- BRIEF
Please return the lines, both ends included, that run from the one containing "платформы, клиенту не нужно дополнительно" to the last line of the data below, exactly and alone.

= Beginning of Section =

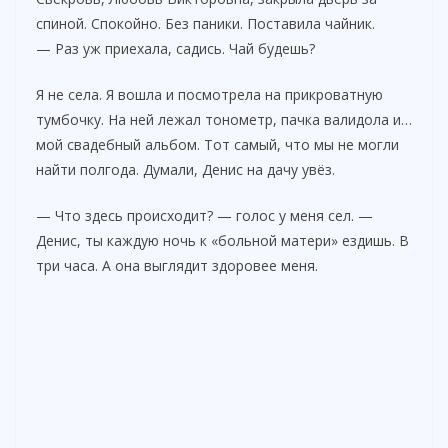
спиной. Спокойно. Без паники. Поставила чайник.
— Раз уж приехала, садись. Чай будешь?
Я не села. Я вошла и посмотрела на прикроватную
тумбочку. На ней лежал тонометр, пачка валидола и…
мой свадебный альбом. Тот самый, что мы не могли
найти полгода. Думали, Денис на дачу увёз.
— Что здесь происходит? — голос у меня сел. —
Денис, ты каждую ночь к «больной матери» ездишь. В
три часа. А она выглядит здоровее меня.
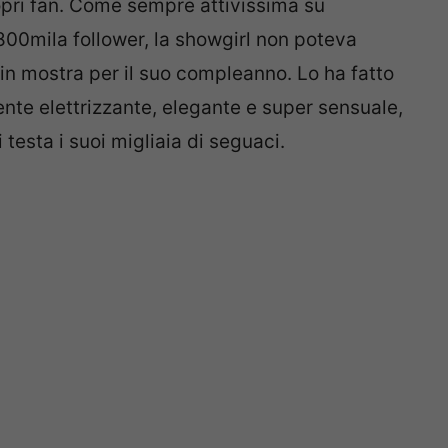
opri fan. Come sempre attivissima su
800mila follower, la showgirl non poteva
 in mostra per il suo compleanno. Lo ha fatto
nte elettrizzante, elegante e super sensuale,
testa i suoi migliaia di seguaci.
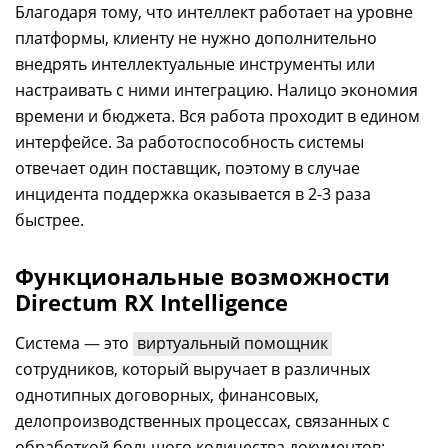
Благодаря тому, что интеллект работает на уровне
платформы, клиенту не нужно дополнительно
внедрять интеллектуальные инструменты или
настраивать с ними интеграцию. Налицо экономия
времени и бюджета. Вся работа проходит в едином
интерфейсе. За работоспособность системы
отвечает один поставщик, поэтому в случае
инцидента поддержка оказывается в 2-3 раза
быстрее.
Функциональные возможности
Directum RX Intelligence
Система
—
это
виртуальный помощник
сотрудников, который выручает в различных
однотипных договорных, финансовых,
делопроизводственных процессах, связанных с
обработкой большого количества документов:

= End of Section =

- SOLVED PROBLEM
платформы, клиенту не нужно дополнительно
внедрять интеллектуальные инструменты или
настраивать с ними интеграцию. Налицо экономия
времени и бюджета. Вся работа проходит в едином
интерфейсе. За работоспособность системы
отвечает один поставщик, поэтому в случае
инцидента поддержка оказывается в 2-3 раза
быстрее.
Функциональные возможности
Directum RX Intelligence
Система
—
это
виртуальный помощник
сотрудников, который выручает в различных
однотипных договорных, финансовых,
делопроизводственных процессах, связанных с
обработкой большого количества документов:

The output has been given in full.